1. ABD'de idam var. Avrupa'da yok. Yani hukuk bilim olsa herkese göre değişmez kurallara sahip olması gerekir. bu kadar parçalı ve değişik olan bilim değildir. o halde hukuk bilim değildir. SNOW, THS
2. bilim olabilmenin belli kriterleri vardır. Bu kriterlerden biri doğrulanabilir olmadır. Bu ise deneyle mümkündür…. hukuk bir disiplindir. SNOW, THS
3. hukuk en azından şimdilerde bilimsel bir kavram değil.. pnrgcmn, THS
4. Her ne kadar konuşma ve yazışmalarımızda bir bilim olarak nitelendirsekte hukuku,hukuk asla bir bilim değildir.Hukuk dünyanın her yerinde objektif bilgiyi insanlığa sunan bir alan değil.Toplumsal-sosyal-ekonomik vs.. koşullara göre değişime uğrayan bir disiplinden başka birşey değil.Hukukun Türkiye deki uygulaması farklı iken,Amerika daki uygulaması daha farklıdır.Oysa 2 kere 2 dört eder,bu değişmez objektif bir bilgi;dünyanın her yerinde böyledir. hukukun-üstünlüğü; THS,
5. Hukuk bilim değildir.Habermas'ın dediği gibi kültürdür. Hümaniter , THS
6. kanaatimce hukuk bir bilim olmaktan çok bir kurallar topluluğudur ve bu kurallarıda insanlar yapar ve ihtiyaçlarına bu kurallar cevap veremediğinde değiştirebilmektedirler oysa bilimde böyle bir durum sözkonusu olamaz hukukçu samet , THS
7. Hukuk tıp gibi bilimleri kullanan bir sanattır. bilenkişi , THS

III.
Yukarıda I ve II numaralı alıntılar arasındaki fark:
Birinci fark:
I numaradakiler hukuku ‚bilim‘ olarak tanımlıyor
II numaradaki alıntılarda hukukun bilim olmadığı, ‘bir disiplin’, ‘bir sanat’, ‘bir kurallar topluluğu’, ‘bir kültür’ olduğu belirtilmiş.
İkinci fark:
I numara altındaki alıntıların sahipleri hukuk profesörleri ve fakültelerde ders veren öğretim görevlileri
II numaradakiler çoğunlukla THS’nin yeşilleri! Sayın Admin’in tanımlamasına gore hukuk fakültesi öğrencileri.
Çelişki:
I numaradakilerle II numaradakiler arasındaki temel çelişki, kendilerini bilim adamı olarak tanımlıyan ve bilım adamı olarak bilinen hocaların ak dediğine, öğrencilerinin kara demesi; Hocalar diyor ki hukuk B İ L İ M D İ R. Öğrenciler buna karşı çıkıyor ve kendilerine göre birtakım teoriler üretiyorlar. Ben belirli bir toplum disiplini! almış olduğum için, hocaların dediğine eyvallah diyorum ve öğrencilere seslenip diyorum ki:
İlerlemenin ve gelişmenin en temel niteliği, sana öğretilenleri sorgulamak ve doğru olup olmadıklarını araştırmaktır; Bu toplumsal ve teknik gelişmenin en başta gelen koşuludur. İnsanlığın gelişmesi ancak ve ancak bu şekilde olur, senden öncekileri taklit etmekle ve tekrarlamakla değil. Taklit ve tekrara düştüğün andan itibaren duraklamış olursun.

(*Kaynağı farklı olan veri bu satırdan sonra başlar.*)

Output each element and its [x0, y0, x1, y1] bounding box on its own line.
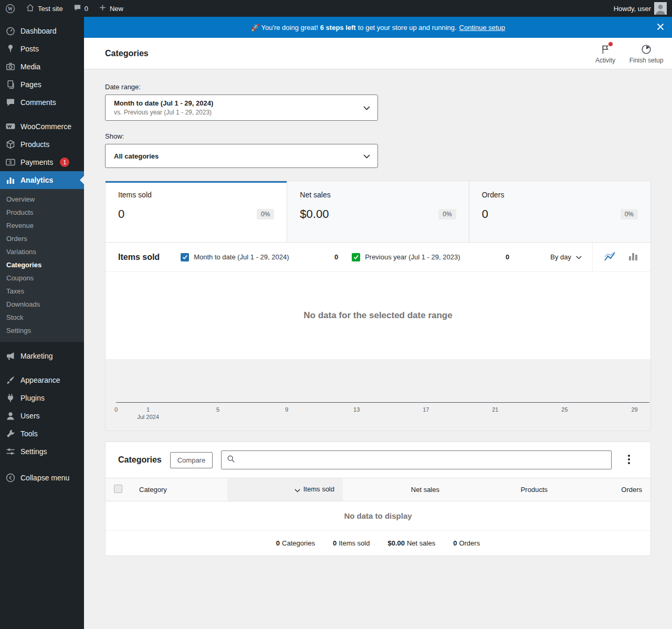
- legend-previous-period[interactable]: Previous year (Jul 1 - 29, 2023) 0: [352, 253, 509, 261]
- chart-plot-area: No data for the selected date range: [106, 272, 650, 359]
- sidebar-item-comments[interactable]: Comments: [0, 93, 84, 111]
- stat-value: 0: [482, 207, 488, 221]
- submenu-item-categories[interactable]: Categories: [0, 258, 84, 271]
- tab-orders[interactable]: Orders 0 0%: [469, 181, 650, 242]
- show-filter-label: Show:: [105, 132, 651, 140]
- sidebar-item-label: Marketing: [20, 352, 52, 360]
- page-title: Categories: [105, 49, 149, 58]
- column-header-category[interactable]: Category: [131, 478, 227, 501]
- sidebar-item-label: Analytics: [20, 176, 53, 184]
- summary-net-sales: $0.00Net sales: [387, 539, 435, 547]
- sidebar-item-media[interactable]: Media: [0, 58, 84, 76]
- summary-label: Items sold: [339, 539, 370, 547]
- categories-table-card: Categories Compare Category Items so: [105, 442, 651, 556]
- date-range-label: Date range:: [105, 83, 651, 91]
- sidebar-item-woocommerce[interactable]: WooCommerce: [0, 118, 84, 135]
- sidebar-item-label: Posts: [20, 45, 39, 53]
- activity-unread-dot: [608, 42, 613, 46]
- continue-setup-link[interactable]: Continue setup: [459, 24, 505, 32]
- column-header-net-sales[interactable]: Net sales: [343, 478, 448, 501]
- summary-orders: 0Orders: [453, 539, 480, 547]
- sidebar-item-label: Plugins: [20, 394, 45, 402]
- line-chart-button[interactable]: [601, 248, 619, 266]
- show-filter-value: All categories: [114, 152, 159, 160]
- submenu-item-orders[interactable]: Orders: [0, 232, 84, 245]
- package-icon: [5, 139, 16, 150]
- submenu-item-taxes[interactable]: Taxes: [0, 285, 84, 298]
- sidebar-item-label: Pages: [20, 80, 41, 89]
- sidebar-item-pages[interactable]: Pages: [0, 76, 84, 93]
- checkbox-checked-icon[interactable]: [352, 253, 360, 261]
- submenu-item-settings[interactable]: Settings: [0, 324, 84, 337]
- svg-text:W: W: [8, 6, 13, 11]
- user-icon: [5, 411, 16, 421]
- checkbox-checked-icon[interactable]: [181, 253, 189, 261]
- date-range-select[interactable]: Month to date (Jul 1 - 29, 2024) vs. Pre…: [105, 95, 378, 121]
- sidebar-item-settings[interactable]: Settings: [0, 443, 84, 460]
- comments-shortcut[interactable]: 0: [68, 0, 93, 17]
- camera-icon: [5, 61, 16, 72]
- column-header-orders[interactable]: Orders: [556, 478, 650, 501]
- sidebar-item-payments[interactable]: $ Payments 1: [0, 153, 84, 171]
- svg-text:$: $: [9, 159, 12, 165]
- payments-card-icon: $: [5, 157, 16, 167]
- submenu-item-stock[interactable]: Stock: [0, 311, 84, 324]
- submenu-item-downloads[interactable]: Downloads: [0, 298, 84, 311]
- submenu-item-revenue[interactable]: Revenue: [0, 219, 84, 232]
- banner-close-button[interactable]: [654, 21, 667, 34]
- activity-button[interactable]: Activity: [585, 39, 626, 67]
- comment-bubble-icon: [5, 97, 16, 108]
- table-options-button[interactable]: [620, 451, 638, 469]
- sidebar-item-label: WooCommerce: [20, 122, 71, 131]
- wrench-icon: [5, 428, 16, 439]
- legend-label: Previous year (Jul 1 - 29, 2023): [365, 253, 460, 261]
- submenu-item-overview[interactable]: Overview: [0, 193, 84, 206]
- chart-interval-select[interactable]: By day: [550, 253, 582, 261]
- submenu-item-coupons[interactable]: Coupons: [0, 271, 84, 285]
- legend-current-period[interactable]: Month to date (Jul 1 - 29, 2024) 0: [181, 253, 338, 261]
- report-chart-card: Items sold 0 0% Net sales $0.00 0% Order…: [105, 181, 651, 431]
- close-icon: [656, 23, 665, 33]
- column-header-products[interactable]: Products: [448, 478, 556, 501]
- sidebar-item-label: Products: [20, 140, 49, 149]
- sort-descending-icon: [295, 486, 300, 494]
- compare-button[interactable]: Compare: [170, 452, 213, 468]
- submenu-item-variations[interactable]: Variations: [0, 245, 84, 258]
- summary-value: $0.00: [387, 539, 405, 547]
- x-axis-sublabel: Jul 2024: [137, 414, 159, 420]
- tab-items-sold[interactable]: Items sold 0 0%: [106, 181, 287, 242]
- sidebar-item-dashboard[interactable]: Dashboard: [0, 22, 84, 40]
- new-content-button[interactable]: New: [93, 0, 129, 17]
- sidebar-item-appearance[interactable]: Appearance: [0, 371, 84, 389]
- pin-icon: [5, 44, 16, 54]
- site-name-link[interactable]: Test site: [20, 0, 68, 17]
- collapse-menu-button[interactable]: Collapse menu: [0, 469, 84, 487]
- sidebar-item-tools[interactable]: Tools: [0, 425, 84, 443]
- table-title: Categories: [118, 455, 162, 465]
- select-all-checkbox[interactable]: [114, 485, 122, 493]
- main-area: 🚀 You're doing great! 6 steps left to ge…: [84, 0, 672, 629]
- activity-flag-icon: [600, 43, 611, 56]
- payments-badge: 1: [60, 158, 69, 167]
- sidebar-item-users[interactable]: Users: [0, 407, 84, 425]
- chart-type-switcher: [592, 243, 650, 272]
- wordpress-logo[interactable]: W: [0, 0, 20, 17]
- chevron-down-icon: [576, 253, 582, 261]
- table-search[interactable]: [221, 450, 612, 469]
- banner-steps-left: 6 steps left: [320, 24, 356, 32]
- sidebar-item-posts[interactable]: Posts: [0, 40, 84, 58]
- submenu-item-products[interactable]: Products: [0, 206, 84, 219]
- search-input[interactable]: [239, 456, 606, 464]
- account-menu[interactable]: Howdy, user: [608, 0, 672, 17]
- sidebar-item-marketing[interactable]: Marketing: [0, 347, 84, 365]
- bar-chart-button[interactable]: [624, 248, 642, 266]
- column-header-items-sold[interactable]: Items sold: [227, 478, 343, 501]
- tab-net-sales[interactable]: Net sales $0.00 0%: [287, 181, 469, 242]
- category-show-select[interactable]: All categories: [105, 144, 378, 168]
- sidebar-item-products[interactable]: Products: [0, 135, 84, 153]
- sidebar-item-analytics[interactable]: Analytics: [0, 171, 84, 189]
- sidebar-item-plugins[interactable]: Plugins: [0, 389, 84, 407]
- finish-setup-button[interactable]: Finish setup: [626, 39, 667, 67]
- menu-separator: [0, 365, 84, 371]
- sidebar-item-label: Collapse menu: [20, 474, 69, 482]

Tüm bu yazdıklarıma rağmen, insanlığın, uygarlığın ve tekniğin gökten inmediğini ve her yeni buluşun kendisinden önceki buluş ve basamağın üzerine kurulduğunu bilmek zorundasın. Bunun anlamı şudur: Öğretmenini, fakültedeki hocanı ancak ve ancak onun bildiğinden fazlasını bilmekle geçersin.

Hukuk bilimdir diyen bir Hans Kelseni, bir Vecdi Aralı, bir Kemal Gözlerı bir Ejder Yılmazı hiçe sayıp kendi kendine bir teori üretmeden önce onların öğrettikleri teorileri öğrenmek zorundasın.